EchoGNN: Explainable Ejection Fraction Estimation with Graph Neural Networks
Masoud Mokhtari, Teresa Tsang, Purang Abolmaesumi, Renjie Liao
Abstract: Ejection fraction (EF) is a key indicator of cardiac function, allowing identification of patients prone to heart dysfunctions such as heart failure. EF is estimated from cardiac ultrasound videos known as echocardiograms (echo) by manually tracing the left ventricle and estimating its volume on certain frames. These estimations exhibit high inter-observer variability due to the manual process and varying video quality. Such sources of inaccuracy and the need for rapid assessment necessitate reliable and explainable machine learning techniques.
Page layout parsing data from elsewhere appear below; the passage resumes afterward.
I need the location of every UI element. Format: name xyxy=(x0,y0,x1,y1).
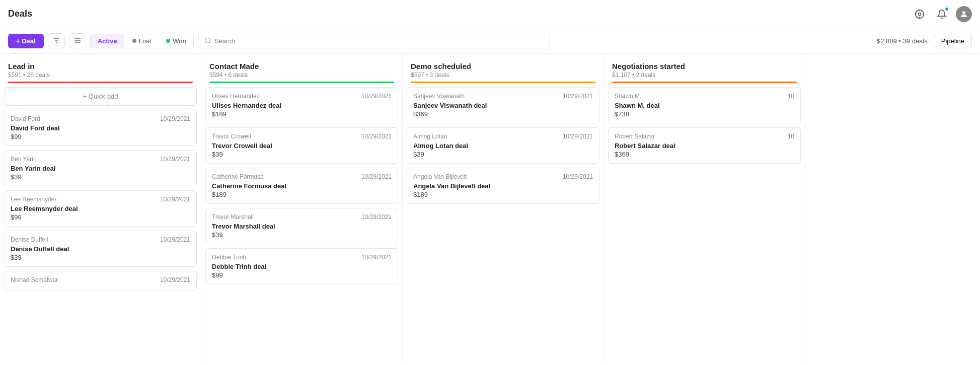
deal-amount: $738 xyxy=(615,110,794,118)
col-title-contact_made: Contact Made xyxy=(209,62,394,70)
deal-name: Angela Van Bijlevelt deal xyxy=(413,182,593,190)
search-icon xyxy=(204,37,211,44)
deal-card[interactable]: Ulises Hernandez10/29/2021Ulises Hernand… xyxy=(205,87,398,123)
deal-name: Ben Yarin deal xyxy=(11,165,190,172)
deal-amount: $99 xyxy=(212,271,392,279)
toolbar-right: $2,889 • 39 deals Pipeline xyxy=(877,34,972,48)
deal-name: Catherine Formusa deal xyxy=(212,182,392,190)
col-meta-lead_in: $591 • 28 deals xyxy=(8,71,193,79)
deal-amount: $369 xyxy=(413,110,593,118)
deal-amount: $189 xyxy=(212,110,392,118)
kanban-board: Lead in$591 • 28 deals+ Quick addDavid F… xyxy=(0,54,980,362)
deal-amount: $39 xyxy=(212,231,392,239)
deal-person: Sanjeev Viswanath xyxy=(413,93,465,100)
deal-amount: $39 xyxy=(11,254,190,261)
deal-person: Shawn M. xyxy=(615,93,641,100)
notifications-icon[interactable] xyxy=(934,6,950,22)
deal-person: David Ford xyxy=(11,115,40,122)
kanban-col-lead_in: Lead in$591 • 28 deals+ Quick addDavid F… xyxy=(0,54,201,362)
col-title-demo_scheduled: Demo scheduled xyxy=(411,62,595,70)
deal-amount: $99 xyxy=(11,133,190,140)
deal-date: 10/29/2021 xyxy=(361,133,392,140)
page-title: Deals xyxy=(8,9,912,19)
deal-name: David Ford deal xyxy=(11,124,190,132)
deal-card[interactable]: David Ford10/29/2021David Ford deal$99 xyxy=(4,110,197,146)
svg-line-14 xyxy=(209,42,210,44)
deal-date: 10/29/2021 xyxy=(160,276,190,283)
deal-date: 10/29/2021 xyxy=(563,93,593,100)
search-input[interactable] xyxy=(214,37,544,45)
deal-name: Lee Reemsnyder deal xyxy=(11,205,190,212)
deal-card[interactable]: Shawn M.10Shawn M. deal$738 xyxy=(608,87,801,123)
deal-person: Angela Van Bijlevelt xyxy=(413,173,467,180)
deal-person: Robert Salazar xyxy=(615,133,655,140)
search-bar[interactable] xyxy=(198,34,550,48)
deal-date: 10/29/2021 xyxy=(361,173,392,180)
deal-card[interactable]: Lee Reemsnyder10/29/2021Lee Reemsnyder d… xyxy=(4,190,197,227)
deal-person: Denise Duffell xyxy=(11,236,48,243)
deal-person: Lee Reemsnyder xyxy=(11,196,56,203)
deal-date: 10 xyxy=(788,133,794,140)
deal-name: Trevor Marshall deal xyxy=(212,223,392,230)
avatar[interactable] xyxy=(956,6,972,22)
won-dot xyxy=(166,39,170,43)
deal-date: 10/29/2021 xyxy=(563,133,593,140)
deal-date: 10/29/2021 xyxy=(361,254,392,261)
deal-card[interactable]: Robert Salazar10Robert Salazar deal$369 xyxy=(608,127,801,164)
svg-point-6 xyxy=(962,11,965,14)
filter-active-button[interactable]: Active xyxy=(91,34,124,48)
deal-person: Debbie Trinh xyxy=(212,254,246,261)
deal-card[interactable]: Debbie Trinh10/29/2021Debbie Trinh deal$… xyxy=(205,248,398,284)
deal-person: Almog Lotan xyxy=(413,133,447,140)
help-icon[interactable] xyxy=(912,6,928,22)
list-view-button[interactable] xyxy=(69,33,86,48)
kanban-col-demo_scheduled: Demo scheduled$597 • 3 dealsSanjeev Visw… xyxy=(403,54,604,362)
add-deal-button[interactable]: + Deal xyxy=(8,34,44,48)
col-meta-demo_scheduled: $597 • 3 deals xyxy=(411,71,595,79)
deal-amount: $39 xyxy=(212,151,392,158)
deal-amount: $99 xyxy=(11,213,190,221)
deal-amount: $369 xyxy=(615,151,794,158)
deal-amount: $39 xyxy=(11,173,190,181)
deal-card[interactable]: Trevor Marshall10/29/2021Trevor Marshall… xyxy=(205,208,398,244)
deal-name: Debbie Trinh deal xyxy=(212,263,392,270)
quick-add-button[interactable]: + Quick add xyxy=(4,87,197,106)
sort-icon-button[interactable] xyxy=(48,33,65,48)
deal-date: 10/29/2021 xyxy=(160,196,190,203)
deal-name: Sanjeev Viswanath deal xyxy=(413,102,593,109)
deal-date: 10 xyxy=(788,93,794,100)
svg-point-1 xyxy=(919,13,921,15)
deal-card[interactable]: Ben Yarin10/29/2021Ben Yarin deal$39 xyxy=(4,150,197,186)
deal-card[interactable]: Sanjeev Viswanath10/29/2021Sanjeev Viswa… xyxy=(407,87,599,123)
deal-amount: $189 xyxy=(413,191,593,198)
filter-group: Active Lost Won xyxy=(90,34,194,48)
col-meta-contact_made: $594 • 6 deals xyxy=(209,71,394,79)
deal-name: Almog Lotan deal xyxy=(413,142,593,150)
filter-won-button[interactable]: Won xyxy=(159,34,193,48)
deal-card[interactable]: Trevor Crowell10/29/2021Trevor Crowell d… xyxy=(205,127,398,164)
deal-date: 10/29/2021 xyxy=(361,93,392,100)
col-meta-negotiations_started: $1,107 • 2 deals xyxy=(612,71,797,79)
deal-person: Ulises Hernandez xyxy=(212,93,260,100)
kanban-col-negotiations_started: Negotiations started$1,107 • 2 dealsShaw… xyxy=(604,54,805,362)
deal-name: Robert Salazar deal xyxy=(615,142,794,150)
deal-amount: $39 xyxy=(413,151,593,158)
deal-card[interactable]: Nishad Somalwar10/29/2021 xyxy=(4,271,197,291)
deal-date: 10/29/2021 xyxy=(160,115,190,122)
deal-amount: $189 xyxy=(212,191,392,198)
deal-card[interactable]: Angela Van Bijlevelt10/29/2021Angela Van… xyxy=(407,168,599,204)
deal-card[interactable]: Almog Lotan10/29/2021Almog Lotan deal$39 xyxy=(407,127,599,164)
deal-person: Trevor Crowell xyxy=(212,133,251,140)
deal-date: 10/29/2021 xyxy=(160,156,190,163)
deal-card[interactable]: Denise Duffell10/29/2021Denise Duffell d… xyxy=(4,231,197,267)
deal-name: Trevor Crowell deal xyxy=(212,142,392,150)
deal-person: Catherine Formusa xyxy=(212,173,264,180)
filter-lost-button[interactable]: Lost xyxy=(125,34,159,48)
pipeline-button[interactable]: Pipeline xyxy=(934,34,972,48)
deal-card[interactable]: Catherine Formusa10/29/2021Catherine For… xyxy=(205,168,398,204)
deal-date: 10/29/2021 xyxy=(160,236,190,243)
lost-dot xyxy=(132,39,136,43)
deal-summary: $2,889 • 39 deals xyxy=(877,37,928,45)
deal-person: Trevor Marshall xyxy=(212,213,254,221)
kanban-col-contact_made: Contact Made$594 • 6 dealsUlises Hernand… xyxy=(201,54,403,362)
In this work, we introduce EchoGNN, a model based on graph neural networks (GNNs) to estimate EF from echo videos. Our model first infers a latent echo-graph from the frames of one or multiple echo cine series. It then estimates weights over nodes and edges of this graph, indicating the importance of individual frames that aid EF estimation. A GNN regressor uses this weighted graph to predict EF. We show, qualitatively and quantitatively, that the learned graph weights provide explainability through identification of critical frames for EF estimation, which can be used to determine when human intervention is required. On EchoNet-Dynamic public EF dataset, EchoGNN achieves EF prediction performance that is on par with state of the art and provides explainability, which is crucial given the high inter-observer variability inherent in this task.